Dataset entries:
=-=-=-=-=

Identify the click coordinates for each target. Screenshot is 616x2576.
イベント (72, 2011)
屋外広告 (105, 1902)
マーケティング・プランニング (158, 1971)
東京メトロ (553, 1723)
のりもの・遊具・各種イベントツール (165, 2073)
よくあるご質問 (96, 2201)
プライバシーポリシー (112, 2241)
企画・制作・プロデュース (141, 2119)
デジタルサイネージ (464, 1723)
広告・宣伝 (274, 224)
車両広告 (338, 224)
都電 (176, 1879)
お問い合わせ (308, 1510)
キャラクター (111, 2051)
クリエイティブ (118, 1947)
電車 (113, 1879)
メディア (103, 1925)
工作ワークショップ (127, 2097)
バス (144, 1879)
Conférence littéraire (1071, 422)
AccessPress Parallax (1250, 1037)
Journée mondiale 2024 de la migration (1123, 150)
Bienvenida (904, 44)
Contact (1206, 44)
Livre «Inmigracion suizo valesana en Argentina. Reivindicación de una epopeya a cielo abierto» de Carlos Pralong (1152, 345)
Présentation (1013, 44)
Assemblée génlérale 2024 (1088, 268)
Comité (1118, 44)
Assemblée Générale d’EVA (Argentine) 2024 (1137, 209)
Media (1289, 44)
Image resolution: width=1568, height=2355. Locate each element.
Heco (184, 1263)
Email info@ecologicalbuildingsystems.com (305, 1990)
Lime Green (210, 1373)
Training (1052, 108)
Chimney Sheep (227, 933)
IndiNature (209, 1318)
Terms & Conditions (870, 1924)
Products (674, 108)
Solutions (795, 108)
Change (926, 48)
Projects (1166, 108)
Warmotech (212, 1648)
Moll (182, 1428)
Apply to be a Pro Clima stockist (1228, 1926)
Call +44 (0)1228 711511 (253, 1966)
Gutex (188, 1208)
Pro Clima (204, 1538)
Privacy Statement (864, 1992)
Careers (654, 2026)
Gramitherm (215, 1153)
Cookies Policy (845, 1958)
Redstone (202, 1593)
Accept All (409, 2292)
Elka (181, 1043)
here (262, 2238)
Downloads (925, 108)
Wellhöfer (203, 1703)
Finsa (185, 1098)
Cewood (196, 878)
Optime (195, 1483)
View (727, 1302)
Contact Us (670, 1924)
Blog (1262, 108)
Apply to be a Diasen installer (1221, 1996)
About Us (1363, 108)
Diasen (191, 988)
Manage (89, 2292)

=-=-=-=-=

▸ **Task**:
The lines running from the start of the data through the one that contains "バス (144, 1879)" should be reproduced exactly, and only those.

▸ **Final answer**:
Identify the click coordinates for each target. Screenshot is 616x2576.
イベント (72, 2011)
屋外広告 (105, 1902)
マーケティング・プランニング (158, 1971)
東京メトロ (553, 1723)
のりもの・遊具・各種イベントツール (165, 2073)
よくあるご質問 (96, 2201)
プライバシーポリシー (112, 2241)
企画・制作・プロデュース (141, 2119)
デジタルサイネージ (464, 1723)
広告・宣伝 (274, 224)
車両広告 (338, 224)
都電 (176, 1879)
お問い合わせ (308, 1510)
キャラクター (111, 2051)
クリエイティブ (118, 1947)
電車 (113, 1879)
メディア (103, 1925)
工作ワークショップ (127, 2097)
バス (144, 1879)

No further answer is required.